Well, from my own experience I can say that most contracts I work on have this wording in one or more of the contract clauses. But how many times have you stopped and thought about how important these seven words are? Well, a recent Commercial Court case focused on that very question.

The case, Apache North Sea Limited v INEOS FPS Limited [2020] EWHC 2081 (Comm), concerned the processing of hydrocarbons produced in the Forties Field of the North Sea by Apache, and the transportation of the same through the Forties Pipeline System owned and operated by INEOS.

The original contract dated 2003 was between Apache and BP (British Petroleum). This contract subsequently included an Attachment (F) that covered production estimates for the period from signing to end of 2020. In 2017, BP sold its interest in the Forties Pipeline System to INEOS and in 2019, Apache wrote to INEOS requesting an amendment to the contract to extend the Attachment (F) from January 2021 to end of 2040.

INEOS said that they would be willing to extend the Attachment (F) provided that the payment tariff was revised to increase the amounts that INEOS are paid.

Apache refused to revise the payment tariff saying that the clause concerning the extension of production estimates states: “…. subject to there being Uncommitted Capacity INEOS shall not unreasonably withhold its consent to such increase…” and that INEOS cannot withhold consent in exchange for the re-writing of fundamental terms of the contract. Apache also argued that price increases are already provided for in the contract through the application of indices and that it was contemplated that production would continue beyond the end of 2020.

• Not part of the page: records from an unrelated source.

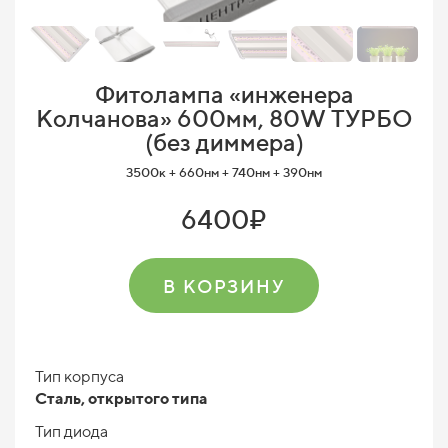
Фитолампа «инженера
Колчанова» 600мм, 80W ТУРБО
(без диммера)
3500к + 660нм + 740нм + 390нм
6400₽
В КОРЗИНУ
Тип корпуса
Сталь, открытого типа
Тип диода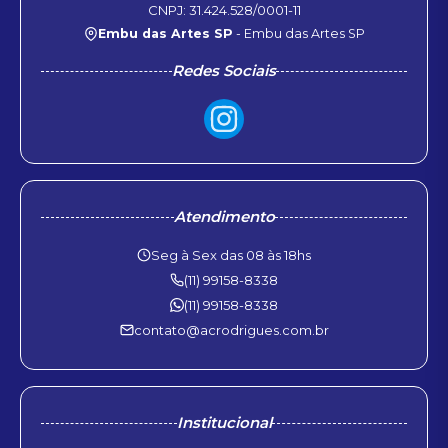
CNPJ: 31.424.528/0001-11
Embu das Artes SP
- Embu das Artes SP
Redes Sociais
Atendimento
Seg à Sex das 08 às 18hs
(11) 99158-8338
(11) 99158-8338
contato@acrodrigues.com.br
Institucional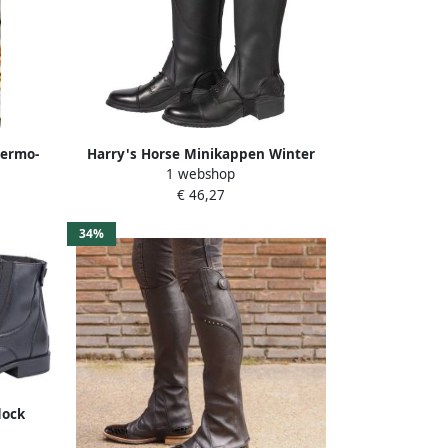
hermo-
Harry's Horse Minikappen Winter
1 webshop
€ 46,27
34%
dock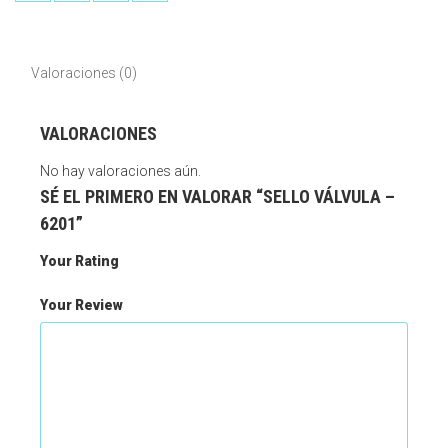
Valoraciones (0)
VALORACIONES
No hay valoraciones aún.
SÉ EL PRIMERO EN VALORAR “SELLO VÁLVULA –
6201”
Your Rating
Your Review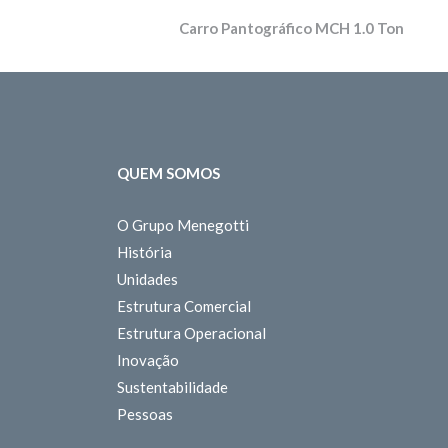
Carro Pantográfico MCH 1.0 Ton
QUEM SOMOS
O Grupo Menegotti
História
Unidades
Estrutura Comercial
Estrutura Operacional
Inovação
Sustentabilidade
Pessoas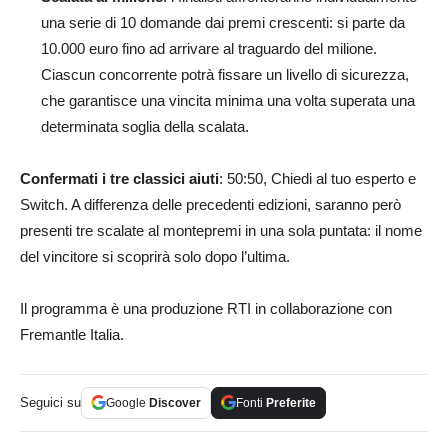
una serie di 10 domande dai premi crescenti: si parte da
10.000 euro fino ad arrivare al traguardo del milione.
Ciascun concorrente potrà fissare un livello di sicurezza,
che garantisce una vincita minima una volta superata una
determinata soglia della scalata.
Confermati i tre classici aiuti
: 50:50, Chiedi al tuo esperto e
Switch. A differenza delle precedenti edizioni, saranno però
presenti tre scalate al montepremi in una sola puntata: il nome
del vincitore si scoprirà solo dopo l’ultima.
Il programma è una produzione RTI in collaborazione con
Fremantle Italia.
Seguici su
Google
Discover
Fonti
Preferite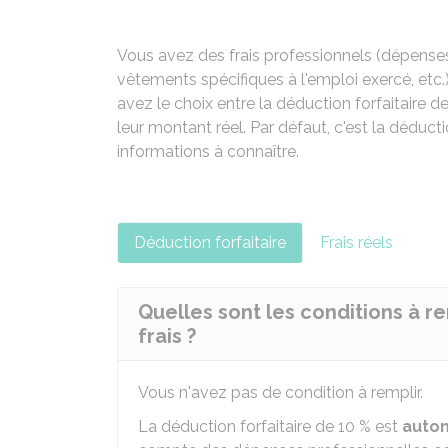
Vous avez des frais professionnels (dépenses 
vêtements spécifiques à l'emploi exercé, etc.
avez le choix entre la déduction forfaitaire d
leur montant réel. Par défaut, c'est la déduct
informations à connaître.
Déduction forfaitaire
Frais réels
Quelles sont les conditions à re
frais ?
Vous n'avez pas de condition à remplir.
La déduction forfaitaire de
10 %
est
auto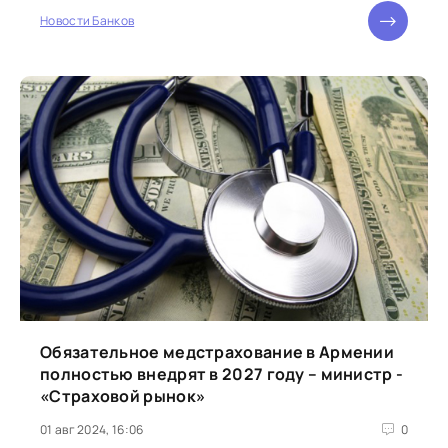
Новости Банков
Обязательное медстрахование в Армении
полностью внедрят в 2027 году – министр -
«Страховой рынок»
01 авг 2024, 16:06
0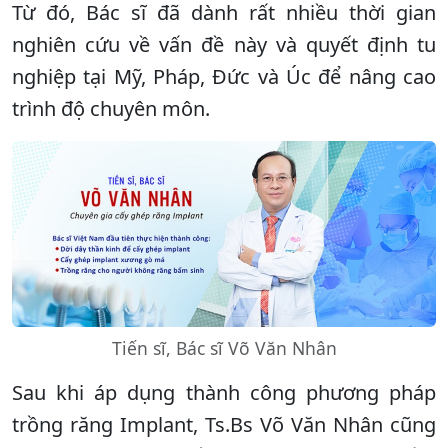
Từ đó, Bác sĩ đã dành rất nhiều thời gian
nghiên cứu về vấn đề này và quyết định tu
nghiệp tại Mỹ, Pháp, Đức và Úc để nâng cao
trình độ chuyên môn.
Tiến sĩ, Bác sĩ Võ Văn Nhân
Sau khi áp dụng thành công phương pháp
trồng răng Implant, Ts.Bs Võ Văn Nhân cũng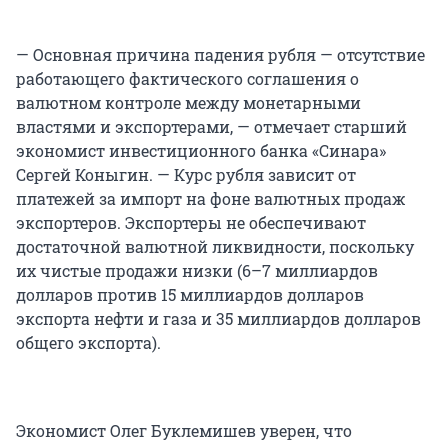
— Основная причина падения рубля — отсутствие
работающего фактического соглашения о
валютном контроле между монетарными
властями и экспортерами, — отмечает старший
экономист инвестиционного банка «Синара»
Сергей Коныгин. — Курс рубля зависит от
платежей за импорт на фоне валютных продаж
экспортеров. Экспортеры не обеспечивают
достаточной валютной ликвидности, поскольку
их чистые продажи низки (6–7 миллиардов
долларов против 15 миллиардов долларов
экспорта нефти и газа и 35 миллиардов долларов
общего экспорта).
Экономист Олег Буклемишев уверен, что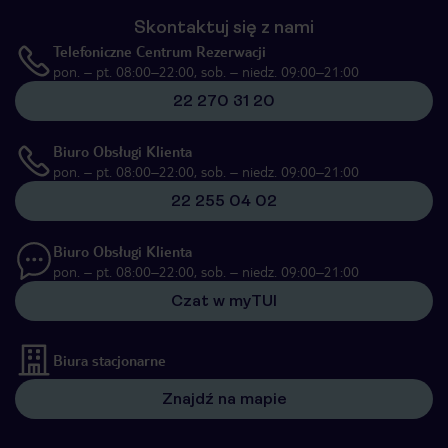
Skontaktuj się z nami
Telefoniczne Centrum Rezerwacji
pon. – pt. 08:00–22:00, sob. – niedz. 09:00–21:00
22 270 31 20
Biuro Obsługi Klienta
pon. – pt. 08:00–22:00, sob. – niedz. 09:00–21:00
22 255 04 02
Biuro Obsługi Klienta
pon. – pt. 08:00–22:00, sob. – niedz. 09:00–21:00
Czat w myTUI
Biura stacjonarne
Znajdź na mapie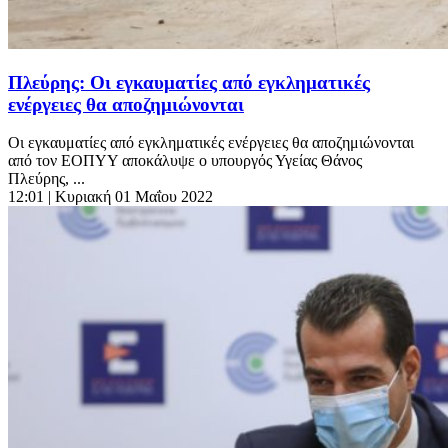
Πλεύρης: Οι εγκαυματίες από εγκληματικές
ενέργειες θα αποζημιώνονται
Οι εγκαυματίες από εγκληματικές ενέργειες θα αποζημιώνονται
από τον ΕΟΠΥΥ αποκάλυψε ο υπουργός Υγείας Θάνος
Πλεύρης, ...
12:01
| Κυριακή 01 Μαΐου 2022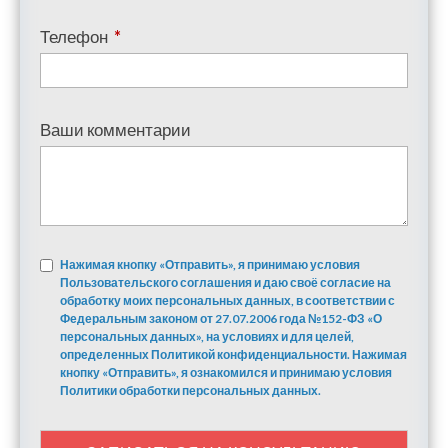
Телефон
*
Ваши комментарии
Нажимая кнопку «Отправить», я принимаю условия
Пользовательского соглашения и даю своё согласие на
обработку моих персональных данных, в соответствии с
Федеральным законом от 27.07.2006 года №152-ФЗ «О
персональных данных», на условиях и для целей,
определенных Политикой конфиденциальности. Нажимая
кнопку «Отправить», я ознакомился и принимаю условия
Политики обработки персональных данных.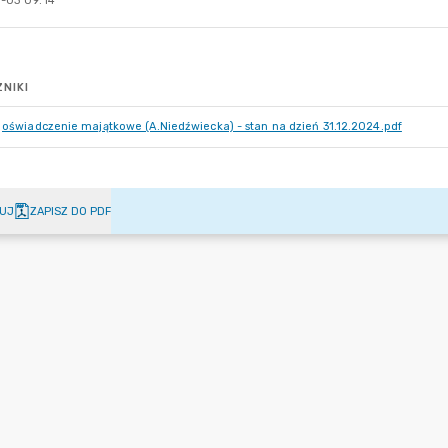
-03 09:14
NIKI
oświadczenie majątkowe (A.Niedźwiecka) - stan na dzień 31.12.2024.pdf
UJ
ZAPISZ DO PDF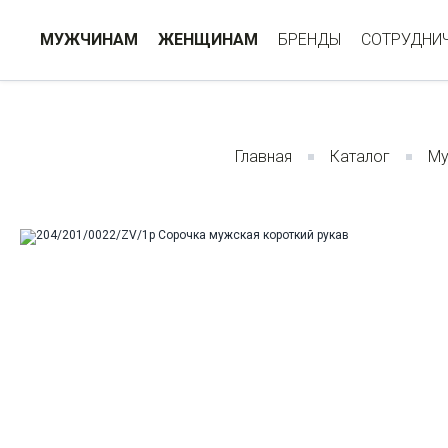
МУЖЧИНАМ
ЖЕНЩИНАМ
БРЕНДЫ
СОТРУДНИ
Главная
Каталог
Му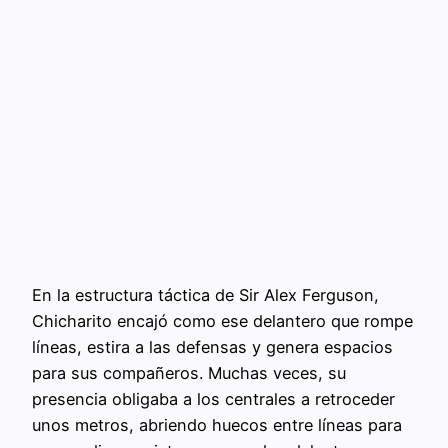
En la estructura táctica de Sir Alex Ferguson,
Chicharito encajó como ese delantero que rompe
líneas, estira a las defensas y genera espacios
para sus compañeros. Muchas veces, su
presencia obligaba a los centrales a retroceder
unos metros, abriendo huecos entre líneas para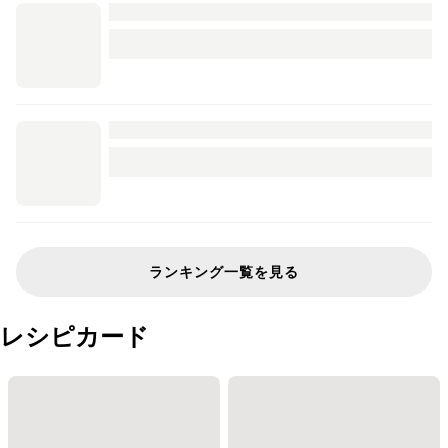
ランキング一覧を見る
レシピカード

INEOS on the other hand, argued that a change in tariff as a condition of giving consent to extend the Attachment (F) is a question of fact to be judged on the reasonableness test and that extending the period would involve substantial investment by INEOS which comes at a cost. INEOS also said that after the end of 2020, Apache has no further contractual rights so extending the term would be a significant increase in its rights.

The parties took the matter to Court to ask “….is INEOS acting unreasonably and/or non-contractually by withholding consent…”. The Court found, in Apaches’ favour, that whilst setting conditions to consent could be legitimate in certain circumstances, in this case, INEOS was not entitled to impose the condition, as it would have the effect of re-writing the parties’ bargain by depriving Apache of its contractual rights.